===== Records to use

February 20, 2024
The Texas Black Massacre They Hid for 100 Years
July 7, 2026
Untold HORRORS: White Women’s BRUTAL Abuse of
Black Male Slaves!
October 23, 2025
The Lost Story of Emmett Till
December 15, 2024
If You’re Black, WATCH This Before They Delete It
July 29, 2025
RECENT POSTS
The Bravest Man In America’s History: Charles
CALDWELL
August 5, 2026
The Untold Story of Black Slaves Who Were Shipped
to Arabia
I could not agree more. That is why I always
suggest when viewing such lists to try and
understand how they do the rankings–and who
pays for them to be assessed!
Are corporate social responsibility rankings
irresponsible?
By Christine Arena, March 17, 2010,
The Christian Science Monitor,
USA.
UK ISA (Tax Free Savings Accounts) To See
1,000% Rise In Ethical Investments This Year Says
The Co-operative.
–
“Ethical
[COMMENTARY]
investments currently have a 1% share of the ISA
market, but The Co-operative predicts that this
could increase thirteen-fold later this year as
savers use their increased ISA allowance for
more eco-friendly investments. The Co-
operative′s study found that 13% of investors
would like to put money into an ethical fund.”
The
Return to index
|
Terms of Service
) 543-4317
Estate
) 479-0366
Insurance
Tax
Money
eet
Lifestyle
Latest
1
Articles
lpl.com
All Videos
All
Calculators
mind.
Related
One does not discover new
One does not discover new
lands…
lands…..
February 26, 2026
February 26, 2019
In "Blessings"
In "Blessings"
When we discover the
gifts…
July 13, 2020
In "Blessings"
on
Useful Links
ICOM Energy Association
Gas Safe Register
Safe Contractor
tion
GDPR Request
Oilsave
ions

==========
===== Records to use

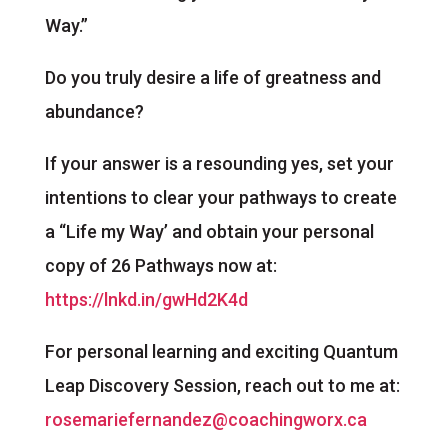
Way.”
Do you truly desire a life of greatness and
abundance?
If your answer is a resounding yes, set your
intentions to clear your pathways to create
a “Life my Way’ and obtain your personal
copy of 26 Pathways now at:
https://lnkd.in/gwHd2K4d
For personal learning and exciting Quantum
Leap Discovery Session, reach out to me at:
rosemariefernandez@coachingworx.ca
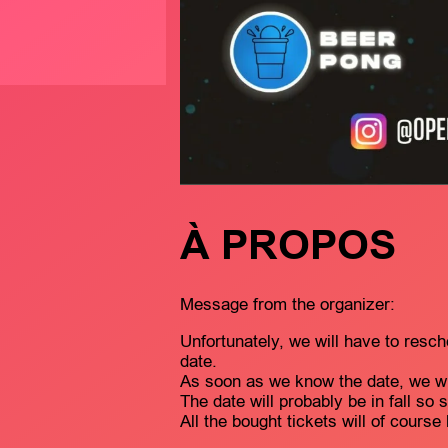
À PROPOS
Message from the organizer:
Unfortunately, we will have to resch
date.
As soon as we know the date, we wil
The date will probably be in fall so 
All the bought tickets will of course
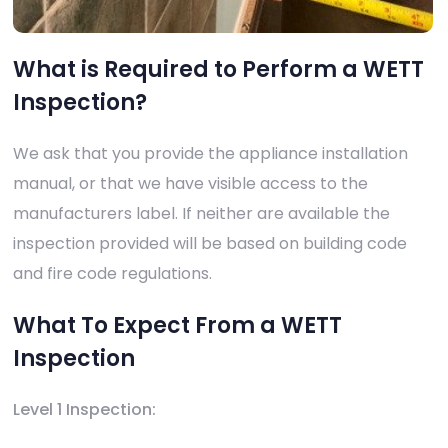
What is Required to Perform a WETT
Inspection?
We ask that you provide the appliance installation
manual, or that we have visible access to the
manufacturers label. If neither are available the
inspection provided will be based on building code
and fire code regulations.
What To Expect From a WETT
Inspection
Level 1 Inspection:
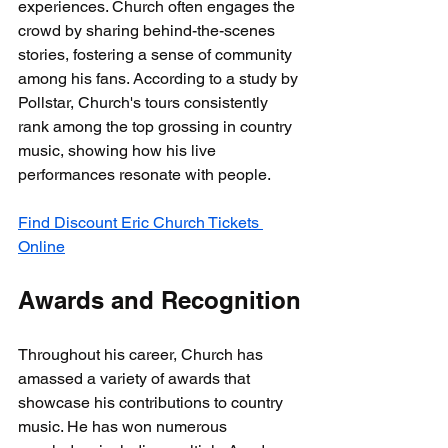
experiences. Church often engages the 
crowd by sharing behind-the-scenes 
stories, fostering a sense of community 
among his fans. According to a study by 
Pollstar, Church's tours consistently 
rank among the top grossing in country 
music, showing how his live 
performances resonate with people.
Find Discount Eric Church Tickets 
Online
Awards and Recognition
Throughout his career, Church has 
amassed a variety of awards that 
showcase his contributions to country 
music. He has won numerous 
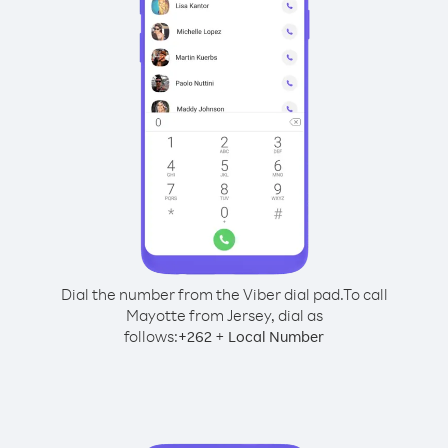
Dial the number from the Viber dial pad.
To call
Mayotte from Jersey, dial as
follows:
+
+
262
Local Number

==========
===== Records to use

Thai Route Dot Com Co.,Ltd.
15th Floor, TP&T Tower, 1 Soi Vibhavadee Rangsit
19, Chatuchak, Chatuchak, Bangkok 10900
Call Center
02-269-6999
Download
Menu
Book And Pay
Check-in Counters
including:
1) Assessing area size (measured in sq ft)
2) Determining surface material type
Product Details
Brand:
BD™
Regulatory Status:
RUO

==========

Exercise prompt:
Leaving pictures out, output the lines of the data above from the one with "Throughout his career, Church has" through the one with "Local Number", word for word.

Your solution:
Throughout his career, Church has 
amassed a variety of awards that 
showcase his contributions to country 
music. He has won numerous 
Dial the number from the Viber dial pad.
To call
Mayotte from Jersey, dial as
follows:
+
+
262
Local Number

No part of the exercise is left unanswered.